Dataset entries:
= = =

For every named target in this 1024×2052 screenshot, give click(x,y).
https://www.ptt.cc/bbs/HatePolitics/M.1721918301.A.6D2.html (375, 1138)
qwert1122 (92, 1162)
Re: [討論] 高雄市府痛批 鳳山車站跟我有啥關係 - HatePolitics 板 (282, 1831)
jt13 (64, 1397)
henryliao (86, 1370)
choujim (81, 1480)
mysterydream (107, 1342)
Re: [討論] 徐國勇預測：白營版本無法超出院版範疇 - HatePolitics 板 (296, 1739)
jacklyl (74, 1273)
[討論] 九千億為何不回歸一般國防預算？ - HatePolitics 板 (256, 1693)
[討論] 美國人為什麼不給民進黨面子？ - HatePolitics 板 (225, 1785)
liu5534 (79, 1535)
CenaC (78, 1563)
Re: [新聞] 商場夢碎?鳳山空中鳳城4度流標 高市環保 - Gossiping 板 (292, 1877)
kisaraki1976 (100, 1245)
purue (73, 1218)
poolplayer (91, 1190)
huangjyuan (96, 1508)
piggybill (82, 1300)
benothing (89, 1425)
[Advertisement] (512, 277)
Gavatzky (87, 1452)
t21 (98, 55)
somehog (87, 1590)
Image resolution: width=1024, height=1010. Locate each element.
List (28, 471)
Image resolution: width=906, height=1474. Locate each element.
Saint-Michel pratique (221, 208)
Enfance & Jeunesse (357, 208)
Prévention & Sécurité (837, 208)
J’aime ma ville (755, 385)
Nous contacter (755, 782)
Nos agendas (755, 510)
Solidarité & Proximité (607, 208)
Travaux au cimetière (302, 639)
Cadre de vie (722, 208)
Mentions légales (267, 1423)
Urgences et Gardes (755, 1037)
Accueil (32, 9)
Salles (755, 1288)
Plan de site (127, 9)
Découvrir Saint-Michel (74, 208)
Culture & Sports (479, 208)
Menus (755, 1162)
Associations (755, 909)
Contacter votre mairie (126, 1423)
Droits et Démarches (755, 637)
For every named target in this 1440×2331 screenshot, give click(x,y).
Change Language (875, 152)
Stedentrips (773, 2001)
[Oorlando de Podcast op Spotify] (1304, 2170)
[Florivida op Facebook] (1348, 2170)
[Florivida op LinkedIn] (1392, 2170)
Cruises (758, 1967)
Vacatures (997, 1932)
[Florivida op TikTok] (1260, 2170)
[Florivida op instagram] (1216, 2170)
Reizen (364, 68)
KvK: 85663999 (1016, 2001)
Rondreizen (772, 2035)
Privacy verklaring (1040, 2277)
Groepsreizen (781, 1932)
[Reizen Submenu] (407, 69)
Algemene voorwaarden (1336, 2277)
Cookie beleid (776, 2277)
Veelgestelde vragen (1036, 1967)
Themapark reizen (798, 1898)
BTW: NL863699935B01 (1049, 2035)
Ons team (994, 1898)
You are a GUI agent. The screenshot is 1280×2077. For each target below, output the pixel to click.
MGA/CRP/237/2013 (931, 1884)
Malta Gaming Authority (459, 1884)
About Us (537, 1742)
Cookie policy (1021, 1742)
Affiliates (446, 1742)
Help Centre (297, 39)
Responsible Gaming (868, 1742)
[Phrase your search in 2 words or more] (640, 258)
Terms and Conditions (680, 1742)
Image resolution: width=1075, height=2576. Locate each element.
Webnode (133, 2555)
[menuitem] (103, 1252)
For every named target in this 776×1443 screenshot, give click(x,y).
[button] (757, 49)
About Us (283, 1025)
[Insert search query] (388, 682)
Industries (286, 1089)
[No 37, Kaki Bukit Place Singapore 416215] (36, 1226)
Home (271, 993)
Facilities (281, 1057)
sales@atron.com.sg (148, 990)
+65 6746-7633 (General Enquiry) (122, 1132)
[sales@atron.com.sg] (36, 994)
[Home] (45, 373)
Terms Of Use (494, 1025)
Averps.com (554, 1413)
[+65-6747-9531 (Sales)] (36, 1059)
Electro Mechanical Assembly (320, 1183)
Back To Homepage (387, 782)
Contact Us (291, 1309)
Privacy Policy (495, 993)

= = =

YOUR INSTRUCTIONS:
Where a line above holds the string "click", copy that line.

ANSWER TO THIS EXERCISE:
For every named target in this 1024×2052 screenshot, give click(x,y).
For every named target in this 1440×2331 screenshot, give click(x,y).
You are a GUI agent. The screenshot is 1280×2077. For each target below, output the pixel to click.
For every named target in this 776×1443 screenshot, give click(x,y).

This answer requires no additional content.